Saved entries:
Start of Block
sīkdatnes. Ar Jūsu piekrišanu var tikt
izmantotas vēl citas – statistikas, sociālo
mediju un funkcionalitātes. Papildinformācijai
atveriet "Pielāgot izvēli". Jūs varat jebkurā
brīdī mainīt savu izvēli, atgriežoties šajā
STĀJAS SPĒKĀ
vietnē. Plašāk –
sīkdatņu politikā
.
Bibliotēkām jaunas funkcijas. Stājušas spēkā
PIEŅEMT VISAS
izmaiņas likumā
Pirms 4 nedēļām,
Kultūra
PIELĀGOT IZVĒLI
End of Block
• _INSTRUCTIONS TO FOLLOW_: Return the data in full, exactly as it appears above.

• _RESULT_:
sīkdatnes. Ar Jūsu piekrišanu var tikt
izmantotas vēl citas – statistikas, sociālo
mediju un funkcionalitātes. Papildinformācijai
atveriet "Pielāgot izvēli". Jūs varat jebkurā
brīdī mainīt savu izvēli, atgriežoties šajā
STĀJAS SPĒKĀ
vietnē. Plašāk –
sīkdatņu politikā
.
Bibliotēkām jaunas funkcijas. Stājušas spēkā
PIEŅEMT VISAS
izmaiņas likumā
Pirms 4 nedēļām,
Kultūra
PIELĀGOT IZVĒLI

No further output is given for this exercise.